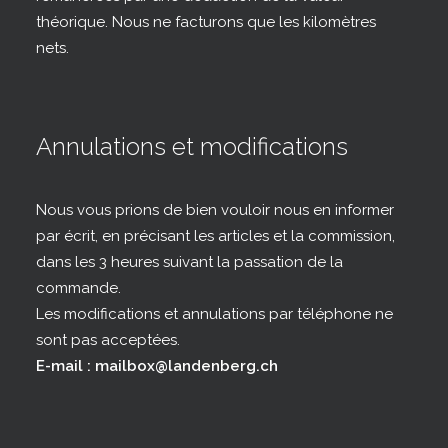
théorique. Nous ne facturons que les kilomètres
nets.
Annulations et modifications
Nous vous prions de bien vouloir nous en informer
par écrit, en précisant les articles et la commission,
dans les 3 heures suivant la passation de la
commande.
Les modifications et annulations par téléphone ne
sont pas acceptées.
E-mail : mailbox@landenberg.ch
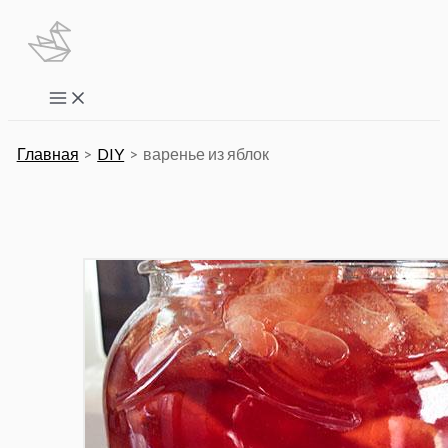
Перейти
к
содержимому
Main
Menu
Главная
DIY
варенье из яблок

•••

Drop the pictures and reproduce the rest of the data above exactly.

SOLUTION TO THE PROBLEM:
théorique. Nous ne facturons que les kilomètres
nets.
Annulations et modifications
Nous vous prions de bien vouloir nous en informer
par écrit, en précisant les articles et la commission,
dans les 3 heures suivant la passation de la
commande.
Les modifications et annulations par téléphone ne
sont pas acceptées.
E-mail : mailbox@landenberg.ch
Перейти
к
содержимому
Main
Menu
Главная
DIY
варенье из яблок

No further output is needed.